What the team found was that people who could easily afford to fix their car did well on the other tasks. Those who had financial concerns, though, showed a drop in performance equivalent to a 13-point fall in IQ.
"A person in poverty might be at the high part of the performance curve when it comes to a specific task and, in fact, we show that they do well on the problem at hand," says co-author Eldar Shafir, a professor of psychology and public affairs at Princeton.
"But they don’t have leftover bandwidth to devote to other tasks. The poor are often highly effective at focusing on and dealing with pressing problems. It’s the other tasks where they perform poorly."
In another study, Shafir and his team had students play a game where time was rationed but could be “borrowed”.
"We found that when people were rich, in terms of having plenty of time, they were very judicious and needed it less," says Shafir.
"But when they were time-poor, these sophisticated Princeton students grabbed available loans to try and do well in the game, and ended up making less money than the time-poor students who weren't given the option to borrow."
In this way, poverty can become a self-fulfilling prophecy.
Create space to think in
Again, the problem is mental bandwidth. The answer, psychologists agree, is to try and build in a bit of slack.

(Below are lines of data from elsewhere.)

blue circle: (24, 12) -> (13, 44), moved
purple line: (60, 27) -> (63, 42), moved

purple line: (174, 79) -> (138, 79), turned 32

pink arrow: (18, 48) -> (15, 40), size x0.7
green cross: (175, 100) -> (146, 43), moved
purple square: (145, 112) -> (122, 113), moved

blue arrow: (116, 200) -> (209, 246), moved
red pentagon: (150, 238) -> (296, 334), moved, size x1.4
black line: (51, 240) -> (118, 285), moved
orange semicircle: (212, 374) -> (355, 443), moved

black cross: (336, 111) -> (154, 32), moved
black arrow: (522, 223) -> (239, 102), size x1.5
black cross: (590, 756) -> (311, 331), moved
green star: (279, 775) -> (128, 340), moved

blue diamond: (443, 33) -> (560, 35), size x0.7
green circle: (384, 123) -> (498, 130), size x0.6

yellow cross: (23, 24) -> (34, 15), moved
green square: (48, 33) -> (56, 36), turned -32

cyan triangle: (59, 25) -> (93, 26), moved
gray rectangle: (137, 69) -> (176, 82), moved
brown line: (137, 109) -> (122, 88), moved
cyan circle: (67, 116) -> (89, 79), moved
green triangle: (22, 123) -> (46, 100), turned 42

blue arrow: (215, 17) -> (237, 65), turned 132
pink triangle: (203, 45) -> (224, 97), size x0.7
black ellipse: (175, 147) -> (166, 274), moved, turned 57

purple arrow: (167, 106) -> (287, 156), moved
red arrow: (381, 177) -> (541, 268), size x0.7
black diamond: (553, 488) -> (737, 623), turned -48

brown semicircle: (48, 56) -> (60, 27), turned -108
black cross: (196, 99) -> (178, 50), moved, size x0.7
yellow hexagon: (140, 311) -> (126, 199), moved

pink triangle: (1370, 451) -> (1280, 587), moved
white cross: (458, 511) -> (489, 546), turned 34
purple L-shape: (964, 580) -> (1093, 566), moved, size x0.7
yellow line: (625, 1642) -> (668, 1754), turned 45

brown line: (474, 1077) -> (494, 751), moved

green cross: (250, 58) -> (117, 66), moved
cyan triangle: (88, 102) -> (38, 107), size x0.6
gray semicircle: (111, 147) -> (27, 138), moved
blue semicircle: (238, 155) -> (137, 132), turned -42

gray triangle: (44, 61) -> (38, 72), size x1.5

It may be hard, but creating a financial cushion when times are good will mean that sudden emergencies don't throw you off-beam.
Instead, like the richer shoppers, farmers and students in the experiments described above, you'll be able to focus on all your problems more calmly and make better financial decisions.
It also really helps to cultivate a “glass half full” mindset, and convince yourself that resources aren't actually scarce. That's easier said than done if you really are on the poverty line, but should help you make more measured decisions.
Prioritise the things you really need, and allow yourself to feel secure once you've got them – and as for forking out for super-expensive designer t-shirts: just don't.